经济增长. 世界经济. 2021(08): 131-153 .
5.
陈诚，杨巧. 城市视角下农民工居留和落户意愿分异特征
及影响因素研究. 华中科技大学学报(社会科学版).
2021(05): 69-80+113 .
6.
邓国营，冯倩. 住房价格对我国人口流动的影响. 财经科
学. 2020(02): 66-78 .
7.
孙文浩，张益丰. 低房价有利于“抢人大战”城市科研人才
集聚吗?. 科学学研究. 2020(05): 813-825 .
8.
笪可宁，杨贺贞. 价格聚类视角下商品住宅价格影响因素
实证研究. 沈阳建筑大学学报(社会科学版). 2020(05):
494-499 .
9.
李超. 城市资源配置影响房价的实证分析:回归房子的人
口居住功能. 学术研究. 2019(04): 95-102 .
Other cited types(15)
------------------------------
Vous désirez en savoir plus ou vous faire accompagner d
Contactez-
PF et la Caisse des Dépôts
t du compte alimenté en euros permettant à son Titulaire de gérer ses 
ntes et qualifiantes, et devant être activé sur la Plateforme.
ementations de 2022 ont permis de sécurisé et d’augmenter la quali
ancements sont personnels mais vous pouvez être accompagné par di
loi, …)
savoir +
------------------------------
> The task:
In the entries above, restate word for word the lines between the one holding "李超. 城市资源配置影响房价的实证分析:回归房子的人" and the one holding "Other cited types(15)", inclusive, and nothing besides.

> Written answer:
李超. 城市资源配置影响房价的实证分析:回归房子的人
口居住功能. 学术研究. 2019(04): 95-102 .
Other cited types(15)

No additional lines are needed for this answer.